■ **Action item**
Every record here needs to be duplicated exactly.

Saved data entries:

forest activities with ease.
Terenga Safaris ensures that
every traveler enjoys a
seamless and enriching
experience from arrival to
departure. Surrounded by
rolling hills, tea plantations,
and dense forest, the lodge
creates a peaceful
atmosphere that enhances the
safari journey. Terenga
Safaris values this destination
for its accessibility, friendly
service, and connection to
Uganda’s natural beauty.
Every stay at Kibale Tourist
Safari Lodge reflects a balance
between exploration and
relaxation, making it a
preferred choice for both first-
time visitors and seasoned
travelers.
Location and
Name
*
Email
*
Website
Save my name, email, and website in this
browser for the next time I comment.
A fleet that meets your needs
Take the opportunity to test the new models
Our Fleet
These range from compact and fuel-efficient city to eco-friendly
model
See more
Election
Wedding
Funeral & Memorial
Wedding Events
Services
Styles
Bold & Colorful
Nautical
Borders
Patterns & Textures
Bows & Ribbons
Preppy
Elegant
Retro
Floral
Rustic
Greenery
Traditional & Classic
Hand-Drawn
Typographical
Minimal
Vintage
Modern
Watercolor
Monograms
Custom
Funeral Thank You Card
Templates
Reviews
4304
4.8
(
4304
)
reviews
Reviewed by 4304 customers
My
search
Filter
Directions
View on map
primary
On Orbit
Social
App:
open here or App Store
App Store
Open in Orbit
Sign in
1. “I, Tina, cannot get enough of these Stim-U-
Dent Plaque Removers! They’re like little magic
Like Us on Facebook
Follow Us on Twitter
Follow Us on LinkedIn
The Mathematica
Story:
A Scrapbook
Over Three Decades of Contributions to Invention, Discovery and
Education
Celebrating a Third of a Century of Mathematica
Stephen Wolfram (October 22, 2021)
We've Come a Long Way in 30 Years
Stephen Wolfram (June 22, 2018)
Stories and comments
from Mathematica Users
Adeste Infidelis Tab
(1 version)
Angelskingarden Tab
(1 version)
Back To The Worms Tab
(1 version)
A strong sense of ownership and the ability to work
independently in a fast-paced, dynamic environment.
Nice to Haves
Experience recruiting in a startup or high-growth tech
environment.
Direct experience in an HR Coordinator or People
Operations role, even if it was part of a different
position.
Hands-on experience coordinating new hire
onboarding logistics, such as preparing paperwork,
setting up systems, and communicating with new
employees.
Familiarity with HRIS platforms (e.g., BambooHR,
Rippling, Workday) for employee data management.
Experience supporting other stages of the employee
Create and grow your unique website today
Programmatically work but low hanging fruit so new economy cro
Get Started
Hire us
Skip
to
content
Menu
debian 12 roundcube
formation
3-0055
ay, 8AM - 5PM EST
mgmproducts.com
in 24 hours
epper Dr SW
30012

■ **Exercise answer**
forest activities with ease.
Terenga Safaris ensures that
every traveler enjoys a
seamless and enriching
experience from arrival to
departure. Surrounded by
rolling hills, tea plantations,
and dense forest, the lodge
creates a peaceful
atmosphere that enhances the
safari journey. Terenga
Safaris values this destination
for its accessibility, friendly
service, and connection to
Uganda’s natural beauty.
Every stay at Kibale Tourist
Safari Lodge reflects a balance
between exploration and
relaxation, making it a
preferred choice for both first-
time visitors and seasoned
travelers.
Location and
Name
*
Email
*
Website
Save my name, email, and website in this
browser for the next time I comment.
A fleet that meets your needs
Take the opportunity to test the new models
Our Fleet
These range from compact and fuel-efficient city to eco-friendly
model
See more
Election
Wedding
Funeral & Memorial
Wedding Events
Services
Styles
Bold & Colorful
Nautical
Borders
Patterns & Textures
Bows & Ribbons
Preppy
Elegant
Retro
Floral
Rustic
Greenery
Traditional & Classic
Hand-Drawn
Typographical
Minimal
Vintage
Modern
Watercolor
Monograms
Custom
Funeral Thank You Card
Templates
Reviews
4304
4.8
(
4304
)
reviews
Reviewed by 4304 customers
My
search
Filter
Directions
View on map
primary
On Orbit
Social
App:
open here or App Store
App Store
Open in Orbit
Sign in
1. “I, Tina, cannot get enough of these Stim-U-
Dent Plaque Removers! They’re like little magic
Like Us on Facebook
Follow Us on Twitter
Follow Us on LinkedIn
The Mathematica
Story:
A Scrapbook
Over Three Decades of Contributions to Invention, Discovery and
Education
Celebrating a Third of a Century of Mathematica
Stephen Wolfram (October 22, 2021)
We've Come a Long Way in 30 Years
Stephen Wolfram (June 22, 2018)
Stories and comments
from Mathematica Users
Adeste Infidelis Tab
(1 version)
Angelskingarden Tab
(1 version)
Back To The Worms Tab
(1 version)
A strong sense of ownership and the ability to work
independently in a fast-paced, dynamic environment.
Nice to Haves
Experience recruiting in a startup or high-growth tech
environment.
Direct experience in an HR Coordinator or People
Operations role, even if it was part of a different
position.
Hands-on experience coordinating new hire
onboarding logistics, such as preparing paperwork,
setting up systems, and communicating with new
employees.
Familiarity with HRIS platforms (e.g., BambooHR,
Rippling, Workday) for employee data management.
Experience supporting other stages of the employee
Create and grow your unique website today
Programmatically work but low hanging fruit so new economy cro
Get Started
Hire us
Skip
to
content
Menu
debian 12 roundcube
formation
3-0055
ay, 8AM - 5PM EST
mgmproducts.com
in 24 hours
epper Dr SW
30012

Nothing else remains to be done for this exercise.